Domo arigato, Mr. Roboto, Mata ah-oo hima de Domo arigato, Mr. Roboto, Himitsu wo shiri tai
Every once in a while an analyst is called upon to look at things that are unique, that pique the interest and make the day go by faster. (For other days, there is coffee.) As the web server admin approached my desk, I was just about to put on another pot of coffee. I decided to hold off.
Our admin came to me with a bit of a puzzle. Although there are a myriad of well-known robots spidering our website daily, there was one that he was not happy with. It was called Yandex, a Russian search engine. Given the amount of malware and other less-than-wanted things coming out of Russian networks, the admin was concerned about this indexer accessing our website. With a grin a mile wide, I set aside the coffee and reached for my green tea with honey, and responded with a heartfelt, “I’m on it.”
FIRST STEPS
The first thing I needed to do was to get our web logs into a place where I could use Striim to analyze them. At my request, the admins had implemented SYSLOG-NG and were using a central repository for all of our logs which made it far easier to access them using Striim. Our primary and backup web servers in production resided in /var/log/www-prod-1 and /var/log/www-prod-2 on the central logging system. From there all I had to do was get them into Striim and we could start having fun. From the UI I whipped up a pair of text readers and configured them to take data from the access logs from both production servers.
The next step was to parse the log files so that the information from the log files was organized into fields that could be processed. A little wave of the REGEX wand and we had both logs parsed, and combined into a single flow for Striim to analyze.
From there, I next created a dashboard to show me just the information related to the web requests from Yandex. This would give me a clean and up-to-date view of the data I needed in real time. A quick TQL query combined with a table and I was on my way!
Immediately the information started flowing in. At first, it looked like just normal traffic one would expect from a indexing spider bot. Sure enough, however, my keen eyes spotted something that was not quite right.
As Dorothy Parker would say, “What fresh hell is this?” The spider was making a GET request of the search function of our website! This is not normal behavior for a spider if all it was doing was indexing our site. A little analyst magic performed on that request revealed it was using our own site search feature to look for “Fun HB Slot Machine” and the domain qpyl18.com. A quick check of this domain showed that it was [protected by Cloufflare ( Hi Otto! )], but that the origin server was having issues. A quick check of the IP addresses involved and my spidey-analyst senses were tingling.
The next burning question was how often was this happening, and at what volume? Back to the dashboard I went! I altered my query to show me the requests that were performing the internal searches, and was quickly rewarded with the information I was looking for:
Not only was this happening, but it was happening frequently.
I configured Striim to keep a watch on this, making it part of my overall security application, and using customized queries to create indicators of how many instances in a day, average number of instances over a week, and a special dashboard page with alerts to let me know if it got out-of-hand.

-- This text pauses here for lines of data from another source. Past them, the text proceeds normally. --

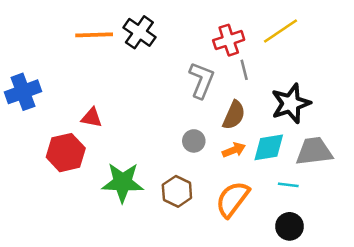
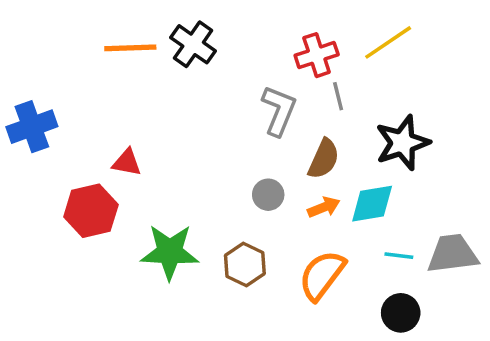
gray trapezoid: (314, 151) -> (453, 254), moved

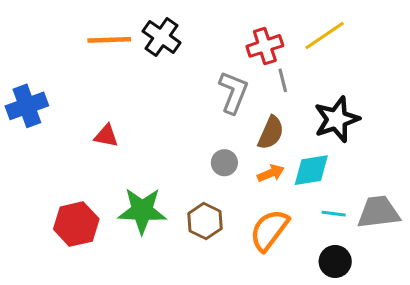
red hexagon: (91, 211) -> (76, 224), moved

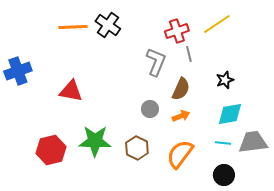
black star: (337, 119) -> (225, 80), size x0.6
red triangle: (106, 136) -> (71, 91), size x1.4
cyan diamond: (311, 170) -> (230, 114), moved

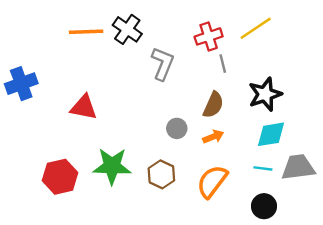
gray L-shape: (156, 62) -> (163, 64), moved
black star: (225, 80) -> (265, 94), size x1.6

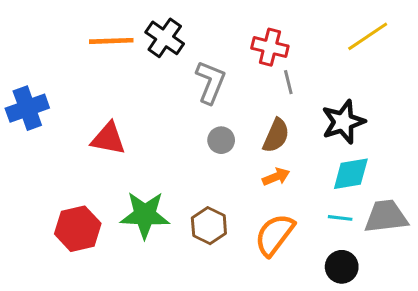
yellow line: (256, 28) -> (368, 36), moved
red cross: (209, 36) -> (270, 47), turned 32
gray circle: (177, 128) -> (221, 140), moved

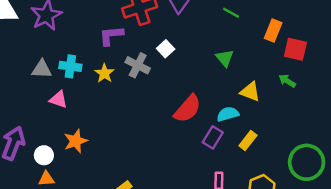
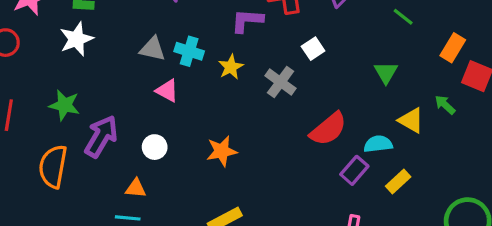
gray cross: (138, 65) -> (280, 82), moved
green arrow: (287, 81) -> (445, 105), moved
orange star: (76, 141) -> (222, 151), moved
white circle: (44, 155) -> (155, 147), moved

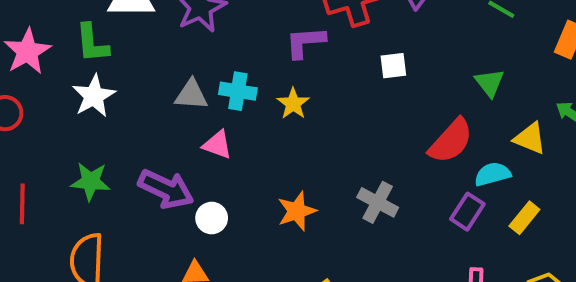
white square: (313, 49) -> (393, 66), turned 35
gray cross: (280, 82) -> (378, 202), moved
red semicircle: (328, 129) -> (451, 141), moved
purple arrow: (101, 136) -> (166, 189), moved, turned 93

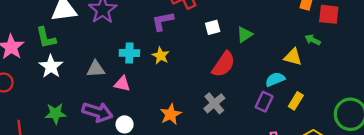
green triangle: (490, 83) -> (245, 34), moved, turned 42
gray triangle: (191, 95) -> (96, 69), moved
red semicircle: (451, 141) -> (224, 64), moved
gray cross: (378, 202) -> (214, 103), turned 30

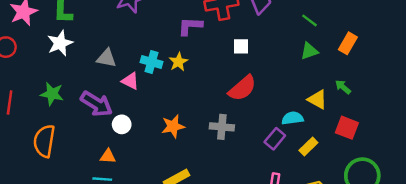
red square: (329, 14) -> (347, 128), moved
green triangle: (245, 34) -> (309, 51), moved
cyan cross: (129, 53) -> (152, 62), moved
gray cross: (214, 103) -> (222, 127), turned 30

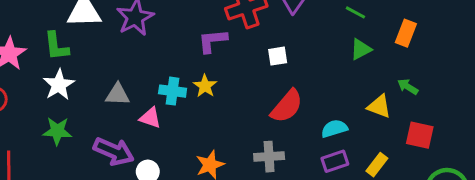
green star: (52, 94) -> (57, 131), moved
cyan semicircle: (292, 118) -> (334, 129), moved
purple rectangle: (275, 139) -> (335, 161), turned 40

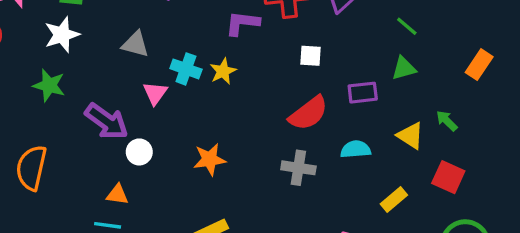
orange rectangle: (406, 33) -> (479, 65), moved
gray triangle: (118, 94) -> (135, 44), moved
pink triangle: (150, 118) -> (155, 93), turned 35
gray cross: (269, 157) -> (298, 168), moved
purple rectangle: (335, 161) -> (363, 93), moved

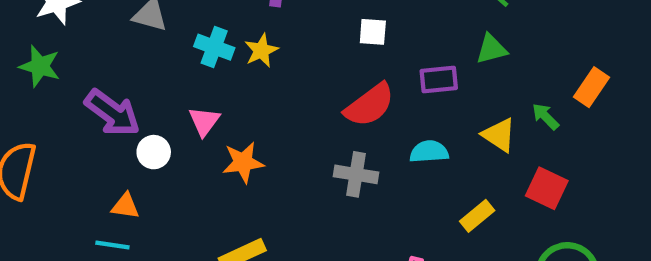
orange rectangle: (479, 65) -> (591, 87), moved
pink triangle: (155, 93) -> (204, 121), moved

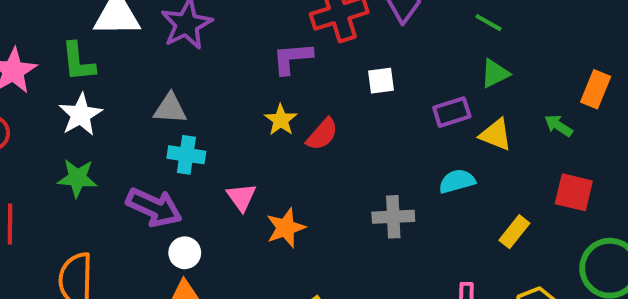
cyan cross: (214, 47) -> (186, 155), moved
red semicircle: (370, 105) -> (322, 134), moved, size x0.7
yellow triangle: (499, 135) -> (496, 135), moved
white circle: (154, 152) -> (185, 253), moved

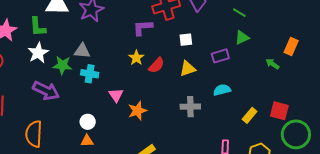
yellow triangle: (496, 135) -> (188, 69), moved, turned -42
green star: (77, 178) -> (62, 65), moved
red square: (574, 192) -> (279, 111), moved
purple arrow: (154, 207) -> (46, 91), moved

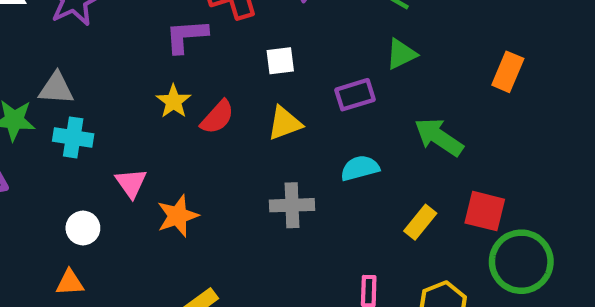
green arrow: (272, 64) -> (439, 137), moved, size x1.6
white circle: (88, 122) -> (83, 228), moved

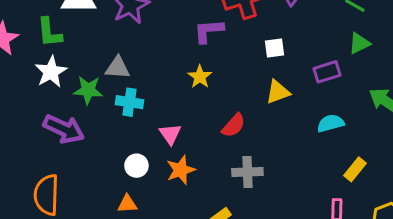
red semicircle: (217, 117) -> (234, 125), moved
gray cross: (292, 205) -> (247, 172), moved
orange star: (178, 216) -> (181, 170), moved
yellow rectangle: (420, 222) -> (355, 169), moved

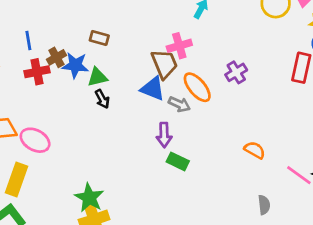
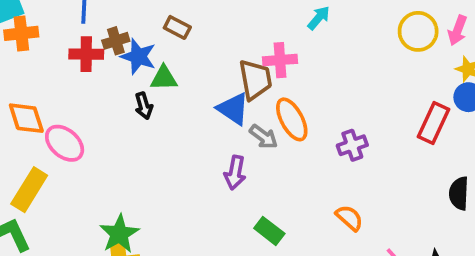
purple cross: (236, 72) -> (352, 145), moved
black arrow: (102, 99) -> (144, 106), moved
green rectangle: (178, 161) -> (269, 231), moved

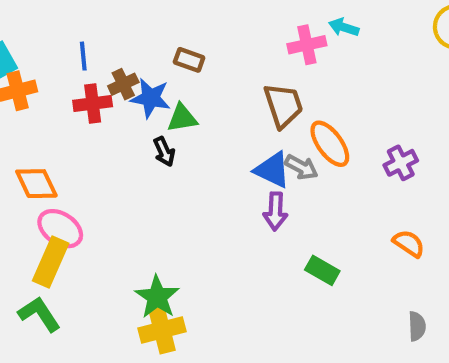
cyan arrow: (319, 18) -> (344, 27), turned -105
pink cross: (280, 60) -> (307, 45), moved
blue triangle: (233, 109) -> (272, 170), moved
pink ellipse: (65, 143) -> (60, 229), moved

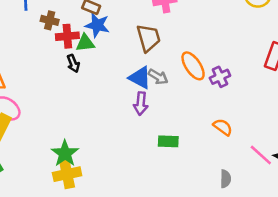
brown cross: (123, 84) -> (50, 20), turned 36
blue star: (151, 98) -> (97, 25), moved
red cross: (93, 104) -> (67, 36), moved
orange ellipse: (330, 144) -> (193, 66), moved
green rectangle: (322, 270) -> (168, 141), turned -30

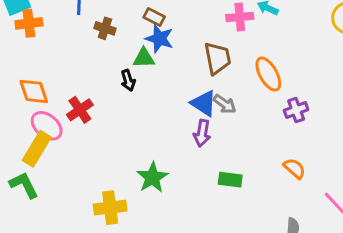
red cross: (67, 36) -> (80, 110), moved, turned -35
orange ellipse: (193, 66) -> (268, 74), moved
green star: (65, 153) -> (152, 177), moved

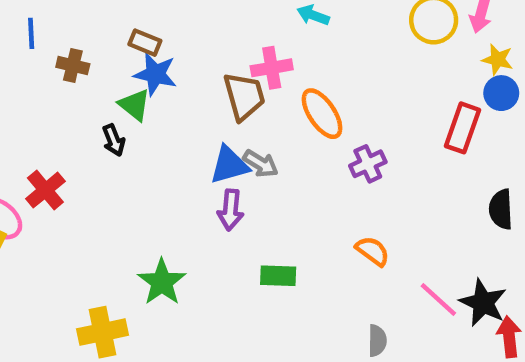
pink cross: (240, 17) -> (272, 68), moved
green triangle: (144, 58) -> (135, 105), turned 45
blue triangle: (204, 103) -> (229, 165), turned -44

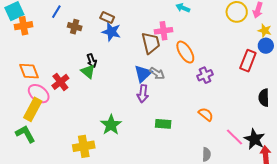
blue line: (31, 33) -> (56, 12), turned 32
green triangle: (135, 105) -> (88, 71), moved
blue triangle: (229, 165) -> (143, 74), turned -30

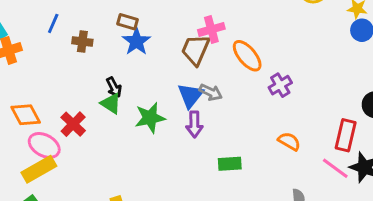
blue star: (111, 32) -> (136, 41), turned 30
brown trapezoid: (151, 43) -> (196, 50), turned -135
red rectangle: (248, 61) -> (346, 135), moved
yellow rectangle: (33, 109) -> (39, 169), turned 40
green star: (111, 125) -> (150, 118), moved, turned 30

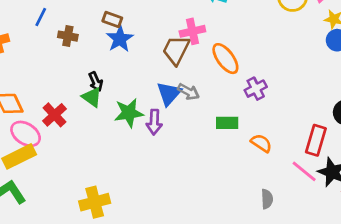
purple arrow: (194, 124) -> (154, 122), moved
green rectangle: (230, 164) -> (227, 123), moved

Like any good analyst, I gathered data for 60 days and then presented it to the web admin, and we both decided this was not something we wanted on our network. A few adjustments to the web server, firewall, and IDS, and we were off for a celebratory lunch.
The ease of use, speed, and myriad of tools along with the flexibility of Striim allowed me and the web admin to quickly and efficiently acquire, process, enrich and report the data on the unusual traffic, and create an environment where any of the shift analysts could keep an eye on the activity, both streaming in real time and stored for historical purposes.
So you want to empower your analysts with tools like this? Request a demo today. We will be happy to guide you through all of the features of Striim and help you improve your security footprint.
In this series of blog-based tutorials, we are guiding you through the process of building data flows for streaming integration and analytics applications using the Striim platform. This tutorial focuses on SQL-based stream processing for Apache Kafka with in-memory enrichment of streaming data. For context, please check out Part One of the series where we created a data flow to continuously collect change data from MySQL and deliver as JSON to Apache Kafka.
In this tutorial, we are going to process and enrich data-in-motion using continuous queries written in Striim’s SQL-based stream processing language. Using a SQL-based language is intuitive for data processing tasks, and most common SQL constructs can be utilized in a streaming environment. The main differences between using SQL for stream processing, and its more traditional use as a database query language, are that all processing is in-memory, and data is processed continuously, such that every event on an input data stream to a query can result in an output.
The first thing we are going to do with the data is extract fields we are interested in, and turn the hierarchical input data into something we can work with more easily.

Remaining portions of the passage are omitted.